Saturday, June 7, 2014

Revisiting the Home at Tuam

Catholic blogger Caroline Farrow pushes back against the outrage over the Home at Tuam in Ireland, which I wrote about last week:
Ireland was in the grip of poverty, and rural Irish society was ruthless compared with our comfortable armchair perspective. Life was tough during the lean years of the economic wars between Britain and the Free State. . . .

The death rates from neglect, malnutrition and preventable diseases easily treated with antibiotics are undoubtedly shocking. No-one seeks to excuse them. With that in mind, the death rates in Tuam seem to be consistent with the death rates of illegitimate children throughout Ireland as a whole, which were 3 or 4 times that of legitimate children and double the death rates of illegitimate children in England and Wales.
This is all true, but so incomplete. The treatment of children in Ireland's church-run homes was often horrific, as a long list of recent revelations has shown. Sexual abuse was rampant, and the cover-up of egregious cases extended to the top of the church. Severe beatings were routine. I could draw up a long list of charges, but better to quote a statement on these homes by one of the church's own spokesmen:
There is no good in saying other than the truth. The church at this state has no credibility, no standing and no moral authority.
Farrow also complains that people are loading onto the church the sins of the whole society:
Reports from 1929 show that a special maternity ward for the unmarried mothers was added to the Home in Tuam. The reason for this is that married women and paying customers at the local district hospital in Connacht were unwilling to share their hospital facilities with the ‘misfortunates’.
This is also true. The gloomy repressive conservatism of Ireland from independence in 1922 until about 1960 was not imposed by the church, but eagerly sought by a wide swath of Irish society. Many people felt that independent Ireland should become a truly Catholic nation, and opposition to the church was attacked as treasonous or at least anti-Irish as well as sacrilege.

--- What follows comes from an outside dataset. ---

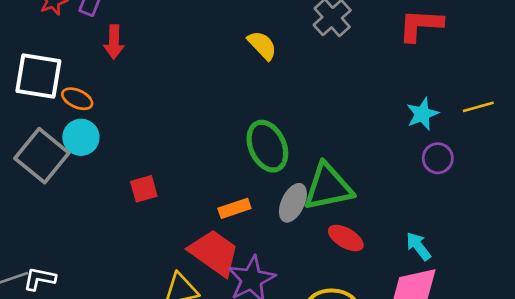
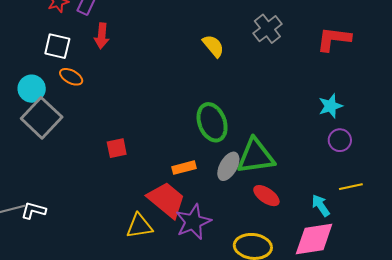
white square: (38, 76) -> (57, 46), moved, size x0.7
yellow line: (478, 107) -> (351, 187), moved
cyan circle: (81, 137) -> (32, 89), moved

But is it an adequate defense of the church to say that it was no worse than the rest of the society? As Farrow says, in the case of unwed mothers the church was called on to do the dirty work of making them disappear so nobody else would have to think about them. But the church agreed; the church allowed itself to be made the enforcer of cruel moralism that visited condemnation on the children of unwed mothers.

A church truly devoted to the teachings of Jesus would have refused. A society less concerned with appearing more moral than the neighbors, and more concerned with doing the right thing, would never have treated these women or their children so badly.